Choosing the Right KMS:

  • Integration: Choose a KMS that integrates well with your existing infrastructure (e.g., cloud platform, development tools, and security systems).
  • Features: Consider the features you need, such as key rotation, HSM support, audit logging, compliance with standards (e.g., FIPS 140-2, GDPR), and integration with other security tools.
  • Scalability: Choose a KMS that can scale with your needs and handle large numbers of keys and operations.
  • Cost: Evaluate the pricing models of different KMS options and choose one that fits your budget.

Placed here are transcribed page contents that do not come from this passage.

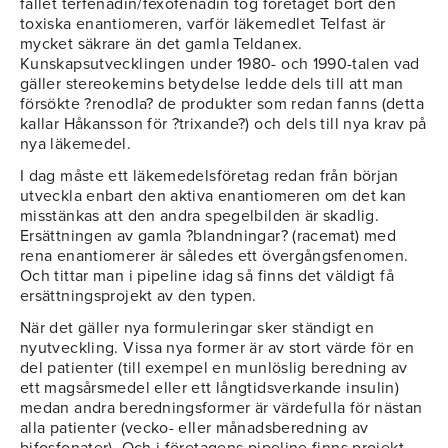
fallet terfenadin/fexofenadin tog företaget bort den
toxiska enantiomeren, varför läkemedlet Telfast är
mycket säkrare än det gamla Teldanex.
Kunskapsutvecklingen under 1980- och 1990-talen vad
gäller stereokemins betydelse ledde dels till att man
försökte ?renodla? de produkter som redan fanns (detta
kallar Håkansson för ?trixande?) och dels till nya krav på
nya läkemedel.
I dag måste ett läkemedelsföretag redan från början
utveckla enbart den aktiva enantiomeren om det kan
misstänkas att den andra spegelbilden är skadlig.
Ersättningen av gamla ?blandningar? (racemat) med
rena enantiomerer är således ett övergångsfenomen.
Och tittar man i pipeline idag så finns det väldigt få
ersättningsprojekt av den typen.
När det gäller nya formuleringar sker ständigt en
nyutveckling. Vissa nya former är av stort värde för en
del patienter (till exempel en munlöslig beredning av
ett magsårsmedel eller ett långtidsverkande insulin)
medan andra beredningsformer är värdefulla för nästan
alla patienter (vecko- eller månadsberedning av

Key Considerations for Selecting a KMS:

  • Security: The KMS should provide robust security features to protect keys from unauthorized access, disclosure, and tampering.
  • Ease of Use: The KMS should be easy to use, configure, and integrate into your existing systems.
  • Compliance: Ensure the KMS meets relevant regulatory requirements for data protection and security (e.g., GDPR, HIPAA, PCI DSS).
  • Support: Choose a KMS with adequate support options to help you resolve issues and maintain compliance.

Remember that security is a continuous process. Choose a KMS solution that fits your specific needs, monitor its performance, and regularly update it to ensure the ongoing security of your encryption keys.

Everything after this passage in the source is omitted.